> **Work task**: Of the lines in the data below, count the ones holding the string "vous", and answer with that number only.

> **Data**:
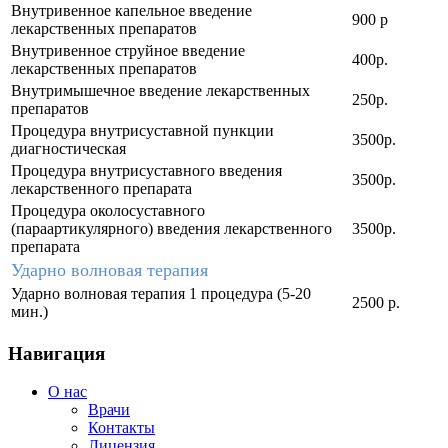
Внутривенное капельное введение
900 р
лекарственных препаратов
Внутривенное струйное введение
400р.
лекарственных препаратов
Внутримышечное введение лекарственных
250р.
препаратов
Процедура внутрисуставной пункции
3500р.
диагностическая
Процедура внутрисуставного введения
3500р.
лекарственного препарата
Процедура околосуставного
(параартикулярного) введения лекарственного
3500р.
препарата
Ударно волновая терапия
Ударно волновая терапия 1 процедура (5-20
2500 р.
мин.)
Навигация
О нас
Врачи
Контакты
Лицензия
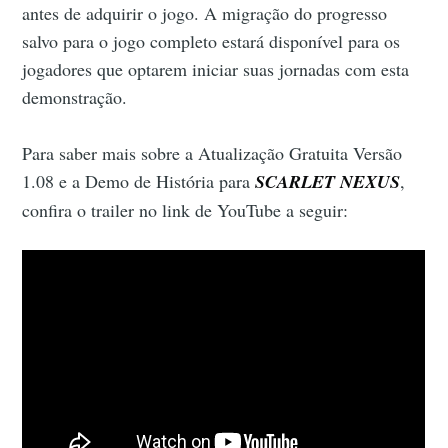
antes de adquirir o jogo. A migração do progresso
salvo para o jogo completo estará disponível para os
jogadores que optarem iniciar suas jornadas com esta
demonstração.
Para saber mais sobre a Atualização Gratuita Versão
1.08 e a Demo de História para
SCARLET NEXUS
,
confira o trailer no link de YouTube a seguir:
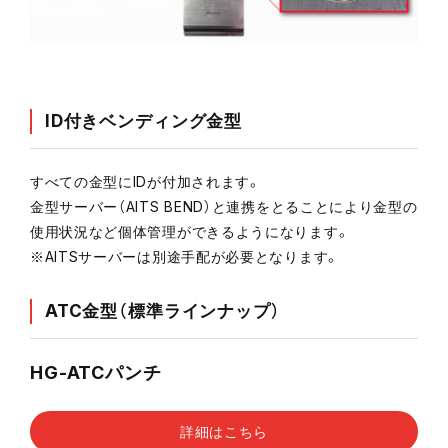
ID付きベンディング金型
すべての金型にIDが付加されます。
金型サーバー（AITS BEND）と連携をとることにより金型の
使用状況など個体管理ができるようになります。
※AITSサーバーは別途手配が必要となります。
ATC金型（標準ラインナップ）
HG-ATCパンチ
詳細はこちら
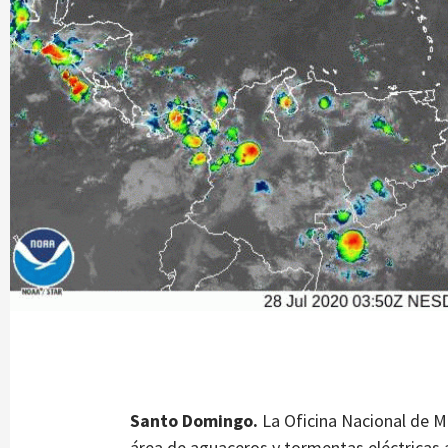
Santo Domingo.
La Oficina Nacional de 
área de aguaceros y tormentas eléctricas a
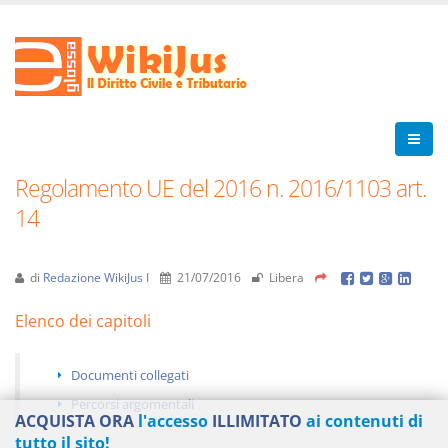
Regolamento UE del 2016 n. 2016/1103 art.
14
di
Redazione WikiJus I
21/07/2016
Libera
Elenco dei capitoli
Documenti collegati
Percorsi argomentali
ACQUISTA ORA
l'accesso
ILLIMITATO
ai contenuti di
tutto il sito!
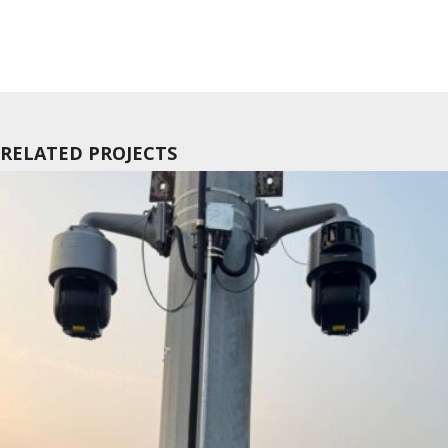
RELATED PROJECTS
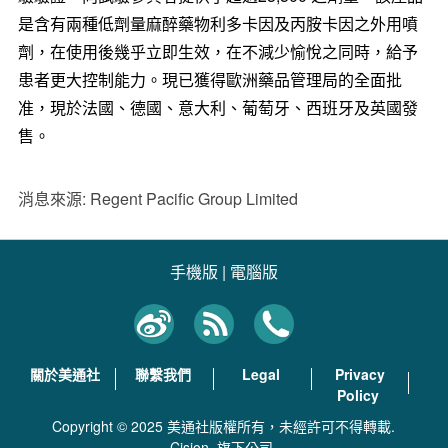
是含有兩種低劑量麻醉藥物利多卡因及丙胺卡因之外用噴
劑，在使用後幾乎立即生效，在不減少愉悅之同時，給予
患者更大控制能力。現已獲得歐洲藥品管理局的全面批
准，現於法國、德國、意大利、葡萄牙、西班牙及英國發
售。
消息來源: Regent Pacific Group Limited
手機版
|
電腦版
關於美通社
聯繫我們
Legal
Privacy
Policy
Copyright © 2025 美通社版權所有，未經許可不得轉載.
Cision
旗下公司.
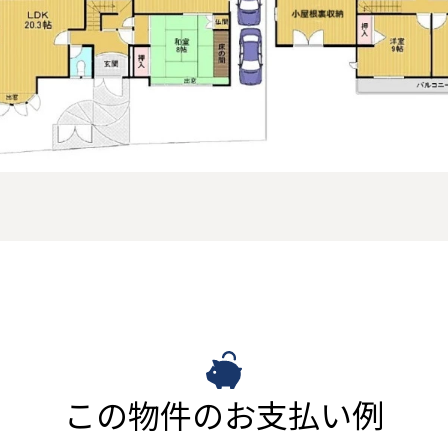
この物件のお支払い例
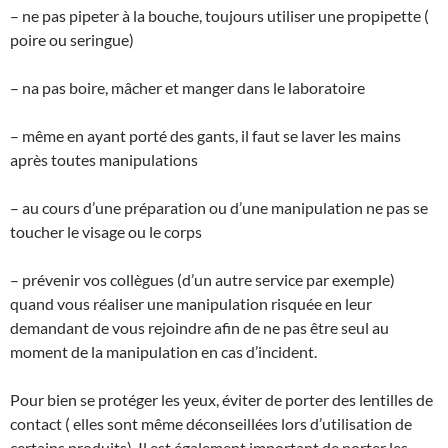
– ne pas pipeter à la bouche, toujours utiliser une propipette (
poire ou seringue)
– na pas boire, mâcher et manger dans le laboratoire
– même en ayant porté des gants, il faut se laver les mains
après toutes manipulations
– au cours d’une préparation ou d’une manipulation ne pas se
toucher le visage ou le corps
– prévenir vos collègues (d’un autre service par exemple)
quand vous réaliser une manipulation risquée en leur
demandant de vous rejoindre afin de ne pas être seul au
moment de la manipulation en cas d’incident.
Pour bien se protéger les yeux, éviter de porter des lentilles de
contact ( elles sont même déconseillées lors d’utilisation de
certains produits). Il est également important de porter les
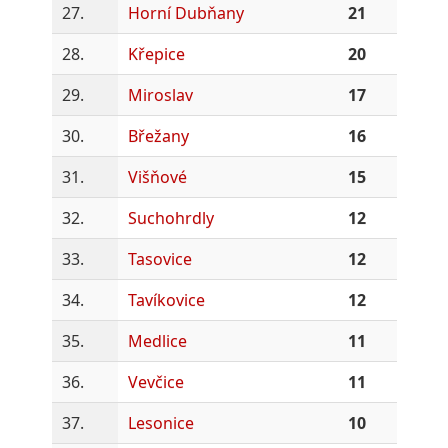
27.
Horní Dubňany
21
28.
Křepice
20
29.
Miroslav
17
30.
Břežany
16
31.
Višňové
15
32.
Suchohrdly
12
33.
Tasovice
12
34.
Tavíkovice
12
35.
Medlice
11
36.
Vevčice
11
37.
Lesonice
10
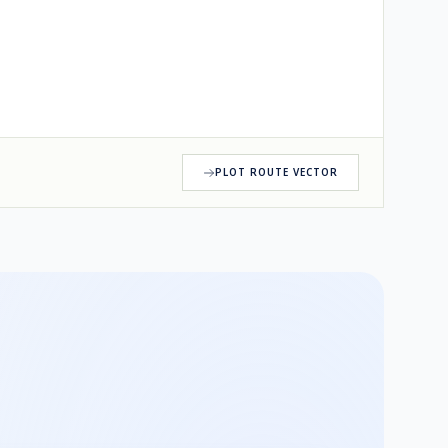
PLOT ROUTE VECTOR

> **Expected answer**: 2